The School of International Service Graduate Student Council welcomed the Honorable Kathleen Kennedy Townsend, Maryland's first female lieutenant governor and former US deputy assistant attorney general, to speak at its Annual Leadership Dinner on February 1.
As graduate students, we are constantly asking ourselves: "What's next?"—a question that has become increasingly difficult to answer in our constantly changing world. While many graduate students may worry about what these changes mean for future careers, Townsend assured SIS graduate students that they can feel confident in their decisions to pursue a life of service to the international community.
Townsend began her address by reminding SIS graduate students of their ability to make an impact on the international community: "You are great, and the world is waiting for you." Despite inevitable uncertainties that lie ahead for graduate students, Townsend reminded those in attendance that there are always ways to make a difference, including both inside and outside of government. She made it clear that, regardless of public or private sector careers, a life of service is not always easy. She recalled moments in her own career when she was met with opposition and protest and discussed the difficult decisions leaders sometimes have to make. Nevertheless, Townsend said she never walked away from these "fights," and she encouraged SIS graduate students not to walk away either.

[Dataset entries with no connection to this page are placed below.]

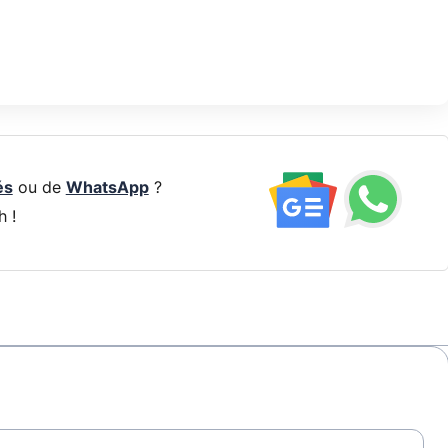
és
ou de
WhatsApp
?
h !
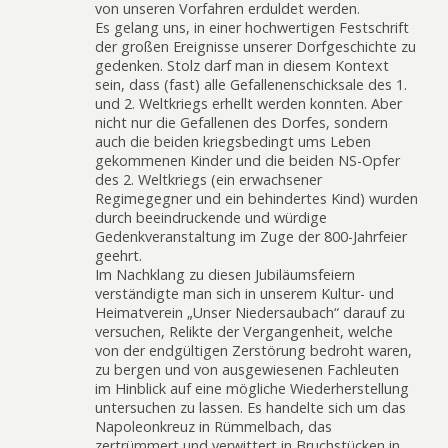
von unseren Vorfahren erduldet werden.
Es gelang uns, in einer hochwertigen Festschrift
der großen Ereignisse unserer Dorfgeschichte zu
gedenken. Stolz darf man in diesem Kontext
sein, dass (fast) alle Gefallenenschicksale des 1.
und 2. Weltkriegs erhellt werden konnten. Aber
nicht nur die Gefallenen des Dorfes, sondern
auch die beiden kriegsbedingt ums Leben
gekommenen Kinder und die beiden NS-Opfer
des 2. Weltkriegs (ein erwachsener
Regimegegner und ein behindertes Kind) wurden
durch beeindruckende und würdige
Gedenkveranstaltung im Zuge der 800-Jahrfeier
geehrt.
Im Nachklang zu diesen Jubiläumsfeiern
verständigte man sich in unserem Kultur- und
Heimatverein „Unser Niedersaubach“ darauf zu
versuchen, Relikte der Vergangenheit, welche
von der endgültigen Zerstörung bedroht waren,
zu bergen und von ausgewiesenen Fachleuten
im Hinblick auf eine mögliche Wiederherstellung
untersuchen zu lassen. Es handelte sich um das
Napoleonkreuz in Rümmelbach, das
zertrümmert und verwittert in Bruchstücken in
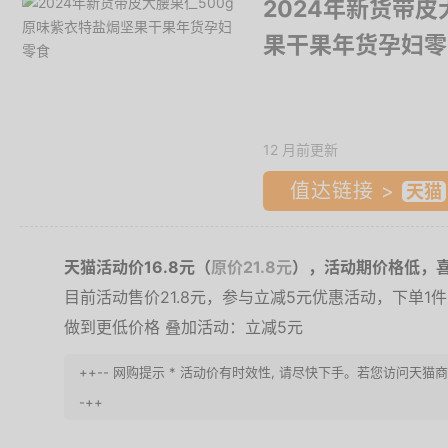
2024年新货带皮
果干果年货孕妇零
12 月前更新
值达链接 >
天猫活动价16.8元（
原价21.8元
），活动期价格低，
目前活动售价21.8元，参与立减5元优惠活动，下单1件
做到更低价格 叠加活动：立减5元
++-- 网购提示 * 活动价有时效性, 请尽快下手。若您访问天猫
-++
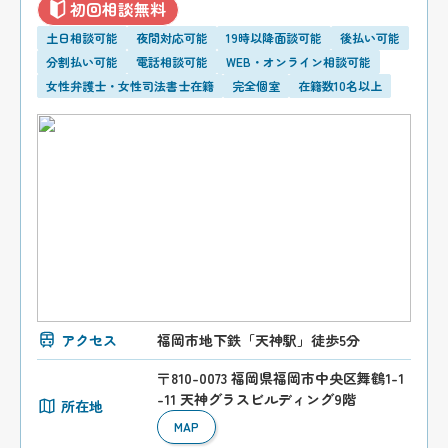
初回相談無料
土日相談可能
夜間対応可能
19時以降面談可能
後払い可能
分割払い可能
電話相談可能
WEB・オンライン相談可能
女性弁護士・女性司法書士在籍
完全個室
在籍数10名以上
アクセス
福岡市地下鉄「天神駅」徒歩5分
〒810-0073 福岡県福岡市中央区舞鶴1-1
-11 天神グラスビルディング9階
所在地
MAP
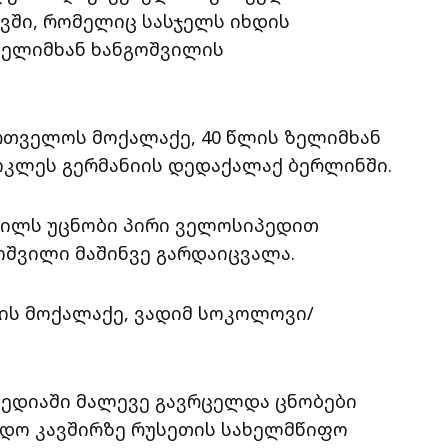
ვში, რომელიც სასჯელს იხდის
ზელიმხან ხანგოშვილის
ართველოს მოქალაქე, 40 წლის ზელიმხან
მოკლეს გერმანიის დედაქალაქ ბერლინში.
ვილს უცნობი პირი ველოსიპედით
ოშვილი მაშინვე გარდაიცვალა.
ს მოქალაქე, ვადიმ სოკოლოვი/
მედიაში მალევე გავრცელდა ცნობები
დო კავშირზე რუსეთის სახელმწიფო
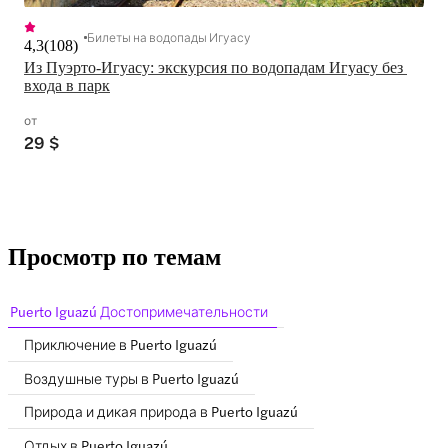
Билеты на водопады Игуасу
4,3
(
108
)
Из Пуэрто-Игуасу: экскурсия по водопадам Игуасу без 
входа в парк
от
29 $
Просмотр по темам
Puerto Iguazú Достопримечательности
Приключение в Puerto Iguazú
Воздушные туры в Puerto Iguazú
Природа и дикая природа в Puerto Iguazú
Отдых в Puerto Iguazú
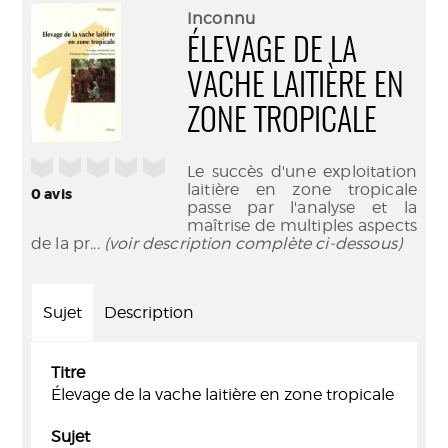
(Nouve
par
Inconnu
fenêtr
mail
ÉLEVAGE DE LA
VACHE LAITIÈRE EN
ZONE TROPICALE
/5
Le succès d'une exploitation
laitière en zone tropicale
0
avis
passe par l'analyse et la
maîtrise de multiples aspects
de la pr
... (voir description complète ci-dessous)
Sujet
Description
Titre
Élevage de la vache laitière en zone tropicale
Sujet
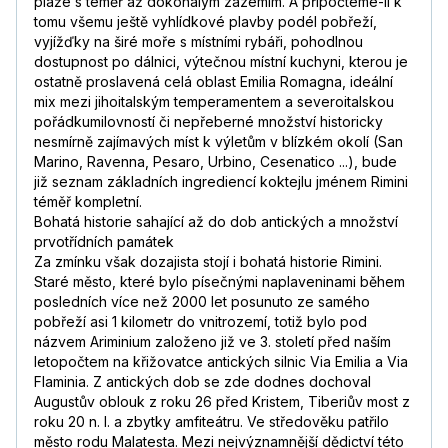
pláže s téměř až dokonalým zázemím. A připočteme-li k
tomu všemu ještě vyhlídkové plavby podél pobřeží,
vyjížďky na širé moře s místními rybáři, pohodlnou
dostupnost po dálnici, výtečnou místní kuchyni, kterou je
ostatně proslavená celá oblast Emilia Romagna, ideální
mix mezi jihoitalským temperamentem a severoitalskou
pořádkumilovností či nepřeberné množství historicky
nesmírně zajímavých míst k výletům v blízkém okolí (San
Marino, Ravenna, Pesaro, Urbino, Cesenatico ...), bude
již seznam základních ingrediencí koktejlu jménem Rimini
téměř kompletní.
Bohatá historie sahající až do dob antických a množství
prvotřídních památek
Za zmínku však dozajista stojí i bohatá historie Rimini.
Staré město, které bylo písečnými naplaveninami během
posledních více než 2000 let posunuto ze samého
pobřeží asi 1 kilometr do vnitrozemí, totiž bylo pod
názvem Ariminium založeno již ve 3. století před naším
letopočtem na křižovatce antických silnic Via Emilia a Via
Flaminia. Z antických dob se zde dodnes dochoval
Augustův oblouk z roku 26 před Kristem, Tiberiův most z
roku 20 n. l. a zbytky amfiteátru. Ve středověku patřilo
město rodu Malatesta. Mezi nejvýznamnější dědictví této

Townsend concluded her remarks by posing a question from Aristotle: "What is most important: friendship or justice?" After spending much of her life as a lawyer and serving as the deputy assistant attorney general, Townsend admitted that she had always assumed justice was the correct answer. Contrary to that belief, according to Aristotle, "justice is good to divide the needs of the city, but you need friendship to build the city." Townsend reminded us that collaboration is a useful tool, and one that has served her well over the years. She shared her experiences working with a number of distinguished leaders-including SIS Diplomat-in-Residence Caroline Croft and American University Chaplin Joseph Eldridge. It was through friendships like these that positive impact was possible, Townsend noted.
Hearing Townsend speak reminded the graduate students present that SIS is filled with some of the brightest, innovative minds and future leaders-and that, together, SIS students can make a difference in the world that is waiting for us.